Repeat every record below exactly as it appears.

Transcribed page contents
____________

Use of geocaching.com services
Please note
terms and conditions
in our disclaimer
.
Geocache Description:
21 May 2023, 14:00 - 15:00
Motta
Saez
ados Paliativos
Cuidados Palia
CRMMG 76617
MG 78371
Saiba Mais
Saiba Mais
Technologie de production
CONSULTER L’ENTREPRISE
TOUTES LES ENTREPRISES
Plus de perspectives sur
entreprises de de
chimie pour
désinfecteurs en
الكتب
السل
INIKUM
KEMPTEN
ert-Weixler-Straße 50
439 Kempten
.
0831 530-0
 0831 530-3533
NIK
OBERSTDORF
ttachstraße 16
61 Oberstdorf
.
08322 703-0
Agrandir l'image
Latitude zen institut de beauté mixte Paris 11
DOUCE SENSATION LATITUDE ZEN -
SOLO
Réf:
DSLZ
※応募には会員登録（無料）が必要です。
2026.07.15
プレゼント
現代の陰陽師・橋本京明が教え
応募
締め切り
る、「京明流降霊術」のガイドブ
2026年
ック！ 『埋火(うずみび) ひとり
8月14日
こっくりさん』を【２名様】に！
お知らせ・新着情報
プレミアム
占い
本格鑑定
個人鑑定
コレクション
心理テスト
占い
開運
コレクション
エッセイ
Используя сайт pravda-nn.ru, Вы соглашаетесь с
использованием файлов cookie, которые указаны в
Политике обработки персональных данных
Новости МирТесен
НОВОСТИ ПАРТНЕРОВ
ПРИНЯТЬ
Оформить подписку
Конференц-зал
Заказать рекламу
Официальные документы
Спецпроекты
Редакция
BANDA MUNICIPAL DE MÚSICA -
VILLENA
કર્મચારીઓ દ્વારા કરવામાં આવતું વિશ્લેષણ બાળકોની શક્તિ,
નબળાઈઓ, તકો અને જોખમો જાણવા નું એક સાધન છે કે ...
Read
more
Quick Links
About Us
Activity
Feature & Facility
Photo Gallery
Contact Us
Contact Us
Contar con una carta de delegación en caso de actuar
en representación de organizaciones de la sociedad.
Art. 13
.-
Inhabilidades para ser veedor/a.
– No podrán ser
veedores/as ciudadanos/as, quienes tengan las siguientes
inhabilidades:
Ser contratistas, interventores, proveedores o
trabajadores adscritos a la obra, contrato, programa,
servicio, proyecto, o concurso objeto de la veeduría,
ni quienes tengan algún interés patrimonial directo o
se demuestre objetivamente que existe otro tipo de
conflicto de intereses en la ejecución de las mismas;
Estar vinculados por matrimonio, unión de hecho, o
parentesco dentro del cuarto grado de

____________

(Result for this task):
Use of geocaching.com services
Please note
terms and conditions
in our disclaimer
.
Geocache Description:
21 May 2023, 14:00 - 15:00
Motta
Saez
ados Paliativos
Cuidados Palia
CRMMG 76617
MG 78371
Saiba Mais
Saiba Mais
Technologie de production
CONSULTER L’ENTREPRISE
TOUTES LES ENTREPRISES
Plus de perspectives sur
entreprises de de
chimie pour
désinfecteurs en
الكتب
السل
INIKUM
KEMPTEN
ert-Weixler-Straße 50
439 Kempten
.
0831 530-0
 0831 530-3533
NIK
OBERSTDORF
ttachstraße 16
61 Oberstdorf
.
08322 703-0
Agrandir l'image
Latitude zen institut de beauté mixte Paris 11
DOUCE SENSATION LATITUDE ZEN -
SOLO
Réf:
DSLZ
※応募には会員登録（無料）が必要です。
2026.07.15
プレゼント
現代の陰陽師・橋本京明が教え
応募
締め切り
る、「京明流降霊術」のガイドブ
2026年
ック！ 『埋火(うずみび) ひとり
8月14日
こっくりさん』を【２名様】に！
お知らせ・新着情報
プレミアム
占い
本格鑑定
個人鑑定
コレクション
心理テスト
占い
開運
コレクション
エッセイ
Используя сайт pravda-nn.ru, Вы соглашаетесь с
использованием файлов cookie, которые указаны в
Политике обработки персональных данных
Новости МирТесен
НОВОСТИ ПАРТНЕРОВ
ПРИНЯТЬ
Оформить подписку
Конференц-зал
Заказать рекламу
Официальные документы
Спецпроекты
Редакция
BANDA MUNICIPAL DE MÚSICA -
VILLENA
કર્મચારીઓ દ્વારા કરવામાં આવતું વિશ્લેષણ બાળકોની શક્તિ,
નબળાઈઓ, તકો અને જોખમો જાણવા નું એક સાધન છે કે ...
Read
more
Quick Links
About Us
Activity
Feature & Facility
Photo Gallery
Contact Us
Contact Us
Contar con una carta de delegación en caso de actuar
en representación de organizaciones de la sociedad.
Art. 13
.-
Inhabilidades para ser veedor/a.
– No podrán ser
veedores/as ciudadanos/as, quienes tengan las siguientes
inhabilidades:
Ser contratistas, interventores, proveedores o
trabajadores adscritos a la obra, contrato, programa,
servicio, proyecto, o concurso objeto de la veeduría,
ni quienes tengan algún interés patrimonial directo o
se demuestre objetivamente que existe otro tipo de
conflicto de intereses en la ejecución de las mismas;
Estar vinculados por matrimonio, unión de hecho, o
parentesco dentro del cuarto grado de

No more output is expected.